Book

Lateral Cooking

📖 Overview

Lateral Cooking introduces a system for understanding culinary relationships between different dishes and techniques. The book maps connections between recipes, showing how one dish can transform into another through small variations. The text is structured into 12 basic categories, from bread to pastry, with each section demonstrating how core recipes branch into new directions. Segnit provides clear instructions while emphasizing improvisation and experimentation rather than strict adherence to measurements. Recipes flow from simple to complex through gradual adjustments, building on shared fundamentals that link seemingly disparate dishes. The work combines technical instruction with historical context and scientific explanations. At its core, this is a book about pattern recognition and the creative possibilities that emerge when home cooks grasp the underlying principles of food preparation. The approach challenges traditional cookbook formats by emphasizing connections over individual recipes.

👀 Reviews

Readers describe this as a reference guide that helps them understand cooking techniques and make connections between related recipes. Many note it encourages experimentation and creativity rather than strict recipe-following. Likes: - Clear explanations of how recipes relate and can be modified - Helps develop intuition about ingredient substitutions - Detailed yet approachable writing style - Hand-drawn illustrations add charm - Builds confidence to cook without recipes Dislikes: - Dense text format can be overwhelming - Index could be more comprehensive - Some find the layout confusing to navigate - Recipe quantities not always precise - UK measurements/ingredients need conversion for US readers Ratings: Goodreads: 4.46/5 (500+ ratings) Amazon UK: 4.7/5 (1,000+ ratings) Amazon US: 4.6/5 (300+ ratings) One reader noted: "It's like having a cooking teacher explain the 'why' behind techniques." Another said: "Not for beginners looking for step-by-step recipes, but perfect for those wanting to understand cooking principles."

📚 Similar books

The Flavor Thesaurus by Niki Segnit This guide explores flavor combinations and ingredient pairings through a systematic organization of 99 flavors arranged in 16 categories.

Salt, Fat, Acid, Heat by Samin Nosrat The book breaks cooking into four elements and demonstrates how mastering these elements leads to understanding recipe patterns and cooking variations.

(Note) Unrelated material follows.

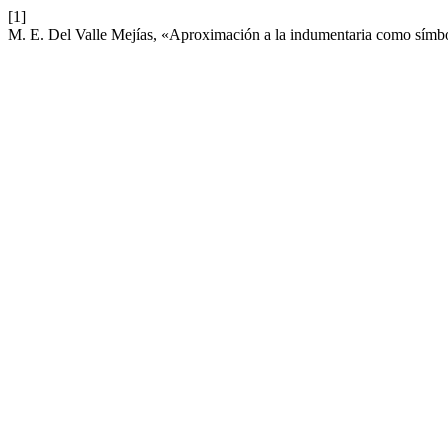
[1]
M. E. Del Valle Mejías, «Aproximación a la indumentaria como símbol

Ratio by Michael Ruhlman This work reveals the mathematical relationships between ingredients that form the backbone of basic recipes and empower cooks to create without strict recipes.

The Food Lab by J. Kenji Lopez-Alt The scientific principles behind cooking techniques are explained through detailed experiments and demonstrations of recipe variations.

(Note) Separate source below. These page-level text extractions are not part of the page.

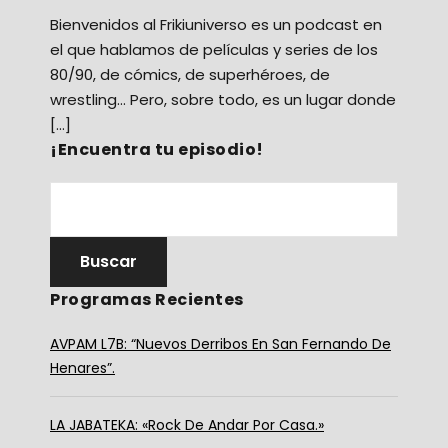
Bienvenidos al Frikiuniverso es un podcast en
el que hablamos de películas y series de los
80/90, de cómics, de superhéroes, de
wrestling… Pero, sobre todo, es un lugar donde
[…]
¡Encuentra tu episodio!
Programas Recientes
AVPAM L7B: “Nuevos Derribos En San Fernando De
Henares”.
LA JABATEKA: «Rock De Andar Por Casa.»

On Food and Cooking by Harold McGee This reference explores the science and lore of the kitchen, explaining cooking methods, ingredients, and the chemical processes that occur during food preparation.

🤔 Interesting facts

🔹 "Lateral Cooking" grew from author Niki Segnit's previous work, "The Flavor Thesaurus," when she realized that many recipes are simply variations of a core technique or method. 🔹 The book organizes recipes into 77 "starting points," showing how one basic recipe can transform into countless others through small changes - for example, how a basic bread dough can become focaccia, pizza, or naan. 🔹 Segnit spent four years researching and writing the book, cooking every recipe multiple times and testing the connections between different dishes and techniques. 🔹 Rather than traditional recipe formatting, the book uses a narrative style that encourages readers to understand the principles behind cooking, enabling them to experiment and improvise with confidence. 🔹 The author was inspired by the way jazz musicians learn to improvise by understanding musical patterns and structures, applying this concept to cooking through what she calls "culinary jazz."